Stelios Follow Life-long learner, happy father, trying to do some software engineering on the side.

Postgres Index stats and Query Optimization

PostgreSQL is an extremely performant database.
We are using it heavily and to great effect in my current place of work. However the internal design choices of Postgres mean that you may be faced with performance degradation if not careful.

From an application developer’s point-of-view there is an easily accessible treasure trove of optimisation hints: the pg_stat_user_indexes view.

Some background info

Information

Photo by Laurentiu Morariu on Unsplash

Postgres stores database rows on disk as a whole “thing”, called ‘tuple’.
A tuple (i.e. a row) is read from disk into memory as a whole unit, rather than individual column values. Similarly, updating even a single column, results in the insertion of a new tuple; essentially a new version of the row.

Because of this fundamental Postgres feature, there are 2 key effects:

SQL UPDATEs have essentially the same disk overhead as INSERTs (see the great Uber blog post)
indexes, if not carefully chosen, can kill performance in a write-heavy application.

Luckily, Postgres provides a view of index statistics pg_stat_user_indexes, which gives a nice overview of how indexes are read/used.

To get stats from this view you issue a query like this
SELECT * FROM pg_stat_user_indexes WHERE relname = 'apples' ORDER BY idx_scan;
replacing ‘apples’ for your table’s name.

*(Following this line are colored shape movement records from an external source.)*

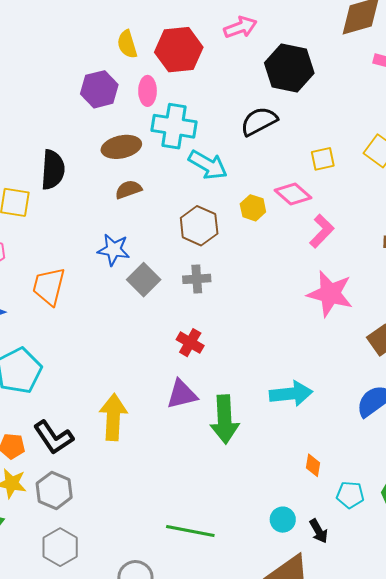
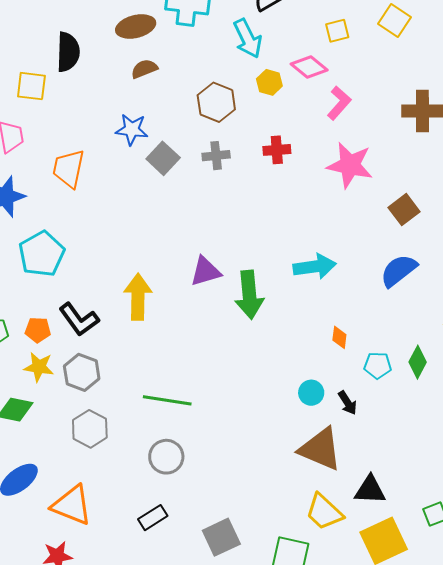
cyan arrow: (208, 165) -> (248, 38), moved, turned 36
red cross: (190, 343) -> (277, 150), moved, turned -32
green line: (190, 531) -> (167, 400), moved

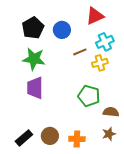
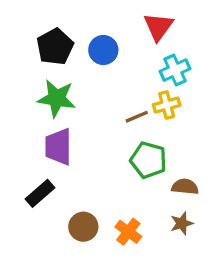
red triangle: (95, 16) -> (158, 27), turned -30
brown line: (80, 52) -> (137, 117), moved
black rectangle: (24, 138) -> (40, 193), moved
orange cross: (77, 139) -> (128, 232), turned 35

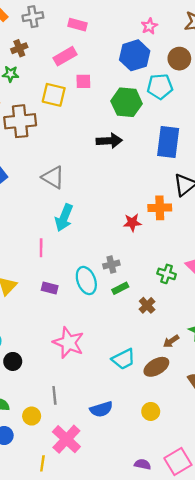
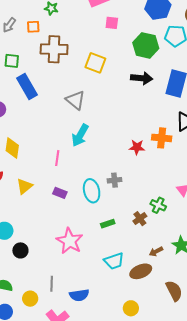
yellow square: (54, 95) -> (95, 63), moved
black arrow: (109, 141) -> (142, 78), moved
green cross: (167, 274) -> (158, 205), moved
green rectangle: (120, 288) -> (108, 224), moved
blue semicircle: (101, 409) -> (79, 295), moved

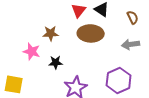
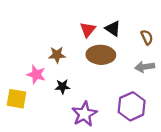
yellow square: (14, 84) -> (16, 99), moved

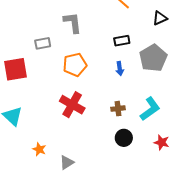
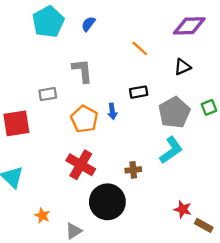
orange pentagon: (75, 65) -> (84, 119), turned -30
blue arrow: (120, 69) -> (112, 111), moved
cyan L-shape: (150, 109) -> (171, 150), moved
black circle: (124, 138) -> (107, 202), moved, size x1.8

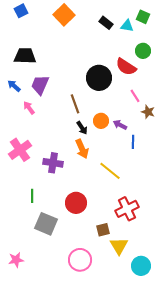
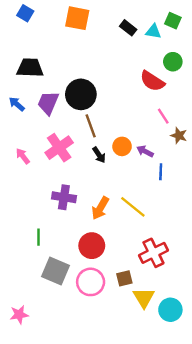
blue square: (21, 11) -> (25, 13), turned -32
orange square: (64, 15) -> (77, 18), turned -35
black circle: (99, 78) -> (81, 94), moved
pink arrow: (29, 108) -> (23, 156), moved
orange arrow: (82, 149) -> (100, 208), moved, turned 54
pink cross: (20, 150) -> (59, 148), moved
pink circle: (80, 260) -> (91, 282), moved
cyan circle: (141, 266) -> (170, 310), moved

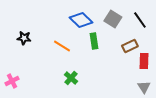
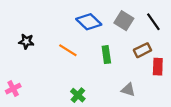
green rectangle: (94, 41) -> (106, 55), moved
green cross: (71, 78) -> (78, 95), moved
gray triangle: (144, 87) -> (128, 90), moved, turned -40

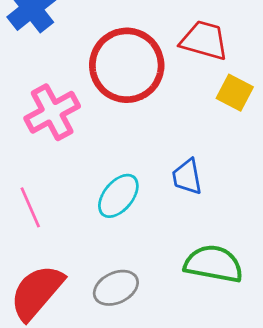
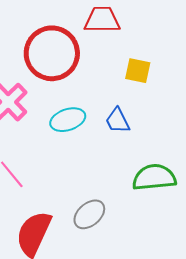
yellow square: (235, 93) -> (138, 71), moved
cyan ellipse: (118, 196) -> (68, 120), moved, turned 48

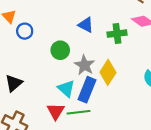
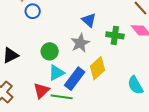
green circle: (60, 50) -> (50, 51), moved
gray star: (84, 65) -> (80, 43), moved
cyan triangle: (66, 89) -> (56, 73), turned 36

This returns results looking like this

 relid | indexrelid | schemaname | relname |                   indexrelname           | idx_scan  | idx_tup_read | idx_tup_fetch
-------+------------+------------+---------+------------------------------------------+-----------+--------------+---------------
 29702 |    1199183 | public     | apples  | index_apples_on_created_at               |  12022742 |  40376724985 |   12152032527
 29702 |    3132985 | public     | apples  | index_apples_on_farm_id_and_variety_type |  22060865 |   4310241377 |    2529610394
 29702 |      29787 | public     | apples  | apples_pkey                              | 318104791 |    195366165 |     181310810

The columns in the above table are

relname: Name of the DB table
indexrelname: Name of the user index these stats are for
relid: Identifier of the ‘apples’ table inside Postgres
indexrelid: Identifier of each index for Postgres. This is an OID and, if you have not tampered with the defaults only used for system objects. What this means in plain English is that it gives you a sense of an index’s “age”: the higher the id, the newer the index. This can help put the rest of the numbers into perspective.
For example, in the results above we can deduce that
- the primary key apples_pkey was created almost at the same time as the ‘apples’ table (as one would expect)
- next to be created was index_apples_on_created_at
- last one was index_apples_on_farm_id_and_variety_type
idx_scan: How many times the index has been scanned (used).
This can be either directly by a application query (e.g. SELECT * FROM apples WHERE id = 1) or indirectly due to a JOIN. For example, the primary key index apples_pkey has been scanned over 318 million times.
idx_tup_read: This is the number of index entries returned as a result of an index scan.
An easy-to-understand example is the primary key (e.g. SELECT * FROM apples WHERE id = 1). If there is an apple with id = 1, then idx_tup_read will increase by 1. Modifying slightly the query SELECT * FROM apples WHERE id IN (1, 2) idx_tup_read will increase by 2 (if both ids exist). In both of these queries, idx_scan will increase by 1.
idx_tup_fetch: These are the number of rows fetched from the table as a result of an index scan.
This is increased as a result of both positive and false positive results.
For example, if both ids exist, the query SELECT * FROM apples WHERE id IN (1, 2) will increase idx_tup_fetch by 2, returning the rows to the client. Even if the query is modified to SELECT * FROM apples WHERE id IN (1, 2) AND color = 'purple' the counter would still be increased by 2. The reason is that the tuples will need to be loaded from disk to examine the value of ‘color’.
Even if ‘purple’ is unknown and the query returns 0 rows, the counter will still be increased.

Forensics

Investigation

Photo by Helloquence on Unsplash

The true power of pg_stat_user_indexes lies when you examine how it changes over time. If your application has a semi-predictable usage pattern (e.g. user behaviour is roughly the same on a daily basis), then taking regular snapshots can provide some very valuable insights into how your application’s queries behave under the hood.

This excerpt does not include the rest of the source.